[[ RECORDS SUPPLIED, beginning ]]

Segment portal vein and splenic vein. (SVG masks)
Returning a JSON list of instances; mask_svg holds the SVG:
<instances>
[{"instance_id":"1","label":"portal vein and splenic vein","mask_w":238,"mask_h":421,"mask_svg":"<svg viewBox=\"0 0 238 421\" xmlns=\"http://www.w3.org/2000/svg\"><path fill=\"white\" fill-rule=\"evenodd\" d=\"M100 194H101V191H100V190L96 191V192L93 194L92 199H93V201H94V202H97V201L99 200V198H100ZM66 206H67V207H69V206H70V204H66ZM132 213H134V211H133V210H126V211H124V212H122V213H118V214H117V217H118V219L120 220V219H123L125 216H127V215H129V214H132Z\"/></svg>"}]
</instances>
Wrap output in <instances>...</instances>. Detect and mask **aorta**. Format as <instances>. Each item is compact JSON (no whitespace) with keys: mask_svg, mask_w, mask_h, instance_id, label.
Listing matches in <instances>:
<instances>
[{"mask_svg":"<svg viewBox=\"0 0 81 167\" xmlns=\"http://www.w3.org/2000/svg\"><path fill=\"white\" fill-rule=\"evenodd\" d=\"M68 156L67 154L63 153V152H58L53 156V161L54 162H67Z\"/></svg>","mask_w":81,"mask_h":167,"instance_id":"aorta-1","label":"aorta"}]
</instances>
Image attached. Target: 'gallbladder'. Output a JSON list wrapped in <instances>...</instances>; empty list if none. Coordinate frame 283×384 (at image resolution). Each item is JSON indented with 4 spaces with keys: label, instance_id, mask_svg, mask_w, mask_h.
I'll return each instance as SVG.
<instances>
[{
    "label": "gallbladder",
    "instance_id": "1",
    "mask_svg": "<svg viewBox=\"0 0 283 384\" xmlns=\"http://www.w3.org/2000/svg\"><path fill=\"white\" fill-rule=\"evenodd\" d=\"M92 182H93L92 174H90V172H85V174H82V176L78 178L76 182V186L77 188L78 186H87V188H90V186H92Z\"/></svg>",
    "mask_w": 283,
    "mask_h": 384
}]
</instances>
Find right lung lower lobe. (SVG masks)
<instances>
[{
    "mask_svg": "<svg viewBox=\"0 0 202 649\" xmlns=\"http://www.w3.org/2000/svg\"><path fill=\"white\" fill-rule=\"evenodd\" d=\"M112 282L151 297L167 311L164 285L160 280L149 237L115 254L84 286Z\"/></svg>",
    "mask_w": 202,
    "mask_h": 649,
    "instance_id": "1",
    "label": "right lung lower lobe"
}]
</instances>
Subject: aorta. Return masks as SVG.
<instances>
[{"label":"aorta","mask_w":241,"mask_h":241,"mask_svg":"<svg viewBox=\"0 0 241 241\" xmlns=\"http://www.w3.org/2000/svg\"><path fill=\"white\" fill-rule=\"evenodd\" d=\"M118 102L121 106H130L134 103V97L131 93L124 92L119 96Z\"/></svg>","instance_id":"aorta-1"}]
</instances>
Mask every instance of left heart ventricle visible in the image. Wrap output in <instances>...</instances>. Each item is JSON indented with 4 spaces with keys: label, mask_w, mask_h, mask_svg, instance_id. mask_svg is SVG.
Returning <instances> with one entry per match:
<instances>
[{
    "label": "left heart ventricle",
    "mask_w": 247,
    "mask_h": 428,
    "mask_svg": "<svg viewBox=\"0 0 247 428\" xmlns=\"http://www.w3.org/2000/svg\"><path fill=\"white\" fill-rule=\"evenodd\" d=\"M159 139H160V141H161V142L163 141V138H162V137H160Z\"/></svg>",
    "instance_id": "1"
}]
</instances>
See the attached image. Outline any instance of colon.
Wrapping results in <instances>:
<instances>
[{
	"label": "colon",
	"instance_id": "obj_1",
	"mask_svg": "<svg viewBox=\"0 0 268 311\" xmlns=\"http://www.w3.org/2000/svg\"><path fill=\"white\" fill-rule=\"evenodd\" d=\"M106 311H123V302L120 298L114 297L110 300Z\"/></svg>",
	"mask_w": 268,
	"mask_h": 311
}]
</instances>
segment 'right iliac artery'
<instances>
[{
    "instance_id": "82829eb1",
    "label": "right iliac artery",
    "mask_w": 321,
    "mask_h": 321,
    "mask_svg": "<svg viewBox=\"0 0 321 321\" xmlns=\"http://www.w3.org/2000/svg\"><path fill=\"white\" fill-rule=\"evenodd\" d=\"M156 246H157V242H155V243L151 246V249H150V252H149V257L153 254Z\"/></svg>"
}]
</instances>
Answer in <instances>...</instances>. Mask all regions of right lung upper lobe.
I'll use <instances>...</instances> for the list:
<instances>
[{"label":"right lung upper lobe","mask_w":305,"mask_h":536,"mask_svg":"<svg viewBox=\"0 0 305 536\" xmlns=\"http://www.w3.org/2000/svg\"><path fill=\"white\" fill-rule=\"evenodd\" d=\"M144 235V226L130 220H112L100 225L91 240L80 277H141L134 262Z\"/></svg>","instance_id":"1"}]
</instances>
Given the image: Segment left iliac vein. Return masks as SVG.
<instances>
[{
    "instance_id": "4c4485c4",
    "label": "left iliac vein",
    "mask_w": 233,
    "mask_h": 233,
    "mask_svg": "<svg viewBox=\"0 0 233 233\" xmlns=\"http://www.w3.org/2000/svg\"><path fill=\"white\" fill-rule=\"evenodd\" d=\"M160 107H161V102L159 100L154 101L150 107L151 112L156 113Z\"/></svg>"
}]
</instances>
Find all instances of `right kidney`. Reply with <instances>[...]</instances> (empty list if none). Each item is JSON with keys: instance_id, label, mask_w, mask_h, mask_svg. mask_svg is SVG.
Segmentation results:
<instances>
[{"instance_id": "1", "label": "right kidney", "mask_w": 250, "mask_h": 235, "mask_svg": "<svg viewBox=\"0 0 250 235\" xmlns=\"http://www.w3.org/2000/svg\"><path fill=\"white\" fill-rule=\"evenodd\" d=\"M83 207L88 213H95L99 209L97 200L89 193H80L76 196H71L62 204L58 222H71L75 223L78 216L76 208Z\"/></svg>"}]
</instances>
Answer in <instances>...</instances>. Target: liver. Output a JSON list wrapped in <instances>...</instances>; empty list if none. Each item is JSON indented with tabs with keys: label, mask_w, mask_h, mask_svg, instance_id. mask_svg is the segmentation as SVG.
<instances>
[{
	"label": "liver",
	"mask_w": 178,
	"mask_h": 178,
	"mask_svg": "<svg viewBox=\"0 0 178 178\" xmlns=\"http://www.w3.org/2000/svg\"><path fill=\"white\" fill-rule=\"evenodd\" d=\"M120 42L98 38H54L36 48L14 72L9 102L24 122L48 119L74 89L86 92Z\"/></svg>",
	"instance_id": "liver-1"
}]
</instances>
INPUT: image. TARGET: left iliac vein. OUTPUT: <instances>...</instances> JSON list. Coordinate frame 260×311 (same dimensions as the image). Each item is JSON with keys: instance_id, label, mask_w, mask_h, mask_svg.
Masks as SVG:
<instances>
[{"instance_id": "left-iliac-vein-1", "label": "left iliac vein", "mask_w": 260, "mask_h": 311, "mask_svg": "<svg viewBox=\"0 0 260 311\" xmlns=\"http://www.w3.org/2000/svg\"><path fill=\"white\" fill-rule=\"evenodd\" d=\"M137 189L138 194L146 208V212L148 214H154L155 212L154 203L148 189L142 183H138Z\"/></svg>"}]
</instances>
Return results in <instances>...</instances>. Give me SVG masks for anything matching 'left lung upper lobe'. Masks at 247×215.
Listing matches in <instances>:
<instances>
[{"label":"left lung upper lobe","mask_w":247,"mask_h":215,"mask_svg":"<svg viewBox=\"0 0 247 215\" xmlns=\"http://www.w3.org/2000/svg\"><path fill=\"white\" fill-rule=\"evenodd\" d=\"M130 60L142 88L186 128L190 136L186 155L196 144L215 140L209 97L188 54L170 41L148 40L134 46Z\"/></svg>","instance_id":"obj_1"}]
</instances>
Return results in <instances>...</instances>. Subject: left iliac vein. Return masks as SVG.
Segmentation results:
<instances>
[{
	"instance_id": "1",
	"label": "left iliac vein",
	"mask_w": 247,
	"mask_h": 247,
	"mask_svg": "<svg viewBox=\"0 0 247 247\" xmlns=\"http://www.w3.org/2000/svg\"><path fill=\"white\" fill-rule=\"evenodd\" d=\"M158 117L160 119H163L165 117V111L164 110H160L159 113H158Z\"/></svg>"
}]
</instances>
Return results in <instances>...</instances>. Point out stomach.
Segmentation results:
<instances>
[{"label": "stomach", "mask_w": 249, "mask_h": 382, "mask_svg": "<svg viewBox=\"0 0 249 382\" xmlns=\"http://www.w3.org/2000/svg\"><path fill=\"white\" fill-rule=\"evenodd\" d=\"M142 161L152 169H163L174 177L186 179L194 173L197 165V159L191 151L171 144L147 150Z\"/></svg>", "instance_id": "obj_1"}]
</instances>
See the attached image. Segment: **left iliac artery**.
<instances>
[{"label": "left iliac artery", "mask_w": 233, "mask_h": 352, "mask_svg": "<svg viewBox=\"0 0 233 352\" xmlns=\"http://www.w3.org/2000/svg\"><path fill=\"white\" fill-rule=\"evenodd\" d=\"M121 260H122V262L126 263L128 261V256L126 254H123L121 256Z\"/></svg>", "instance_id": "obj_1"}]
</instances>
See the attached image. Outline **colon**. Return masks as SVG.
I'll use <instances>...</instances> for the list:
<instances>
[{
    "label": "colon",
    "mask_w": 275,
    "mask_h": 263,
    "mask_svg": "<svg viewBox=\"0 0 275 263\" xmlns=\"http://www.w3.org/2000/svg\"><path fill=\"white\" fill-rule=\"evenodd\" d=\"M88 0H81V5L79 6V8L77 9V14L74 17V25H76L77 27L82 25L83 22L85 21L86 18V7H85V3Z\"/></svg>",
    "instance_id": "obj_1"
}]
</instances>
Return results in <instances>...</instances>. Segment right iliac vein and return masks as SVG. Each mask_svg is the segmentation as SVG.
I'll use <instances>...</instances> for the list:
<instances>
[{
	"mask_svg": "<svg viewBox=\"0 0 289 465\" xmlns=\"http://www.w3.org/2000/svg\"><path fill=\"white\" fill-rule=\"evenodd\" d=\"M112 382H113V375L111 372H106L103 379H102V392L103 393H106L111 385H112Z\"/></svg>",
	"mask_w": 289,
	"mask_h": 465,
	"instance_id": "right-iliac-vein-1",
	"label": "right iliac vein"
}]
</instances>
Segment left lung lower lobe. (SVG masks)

[[ RECORDS SUPPLIED, end ]]

#### [TASK DETAILS]
Print exactly the lines above, starting at the line that contains "See the attached image. Segment: **left" and ending with the last line of the records, both included.

#### [RESPONSE BELOW]
See the attached image. Segment: **left iliac artery**.
<instances>
[{"label": "left iliac artery", "mask_w": 233, "mask_h": 352, "mask_svg": "<svg viewBox=\"0 0 233 352\" xmlns=\"http://www.w3.org/2000/svg\"><path fill=\"white\" fill-rule=\"evenodd\" d=\"M121 260H122V262L126 263L128 261V256L126 254H123L121 256Z\"/></svg>", "instance_id": "obj_1"}]
</instances>
See the attached image. Outline **colon**. Return masks as SVG.
I'll use <instances>...</instances> for the list:
<instances>
[{
    "label": "colon",
    "mask_w": 275,
    "mask_h": 263,
    "mask_svg": "<svg viewBox=\"0 0 275 263\" xmlns=\"http://www.w3.org/2000/svg\"><path fill=\"white\" fill-rule=\"evenodd\" d=\"M88 0H81V5L79 6V8L77 9V14L74 17V25H76L77 27L82 25L83 22L85 21L86 18V7H85V3Z\"/></svg>",
    "instance_id": "obj_1"
}]
</instances>
Return results in <instances>...</instances>. Segment right iliac vein and return masks as SVG. Each mask_svg is the segmentation as SVG.
I'll use <instances>...</instances> for the list:
<instances>
[{
	"mask_svg": "<svg viewBox=\"0 0 289 465\" xmlns=\"http://www.w3.org/2000/svg\"><path fill=\"white\" fill-rule=\"evenodd\" d=\"M112 382H113V375L111 372H106L103 379H102V392L103 393H106L111 385H112Z\"/></svg>",
	"mask_w": 289,
	"mask_h": 465,
	"instance_id": "right-iliac-vein-1",
	"label": "right iliac vein"
}]
</instances>
Segment left lung lower lobe. (SVG masks)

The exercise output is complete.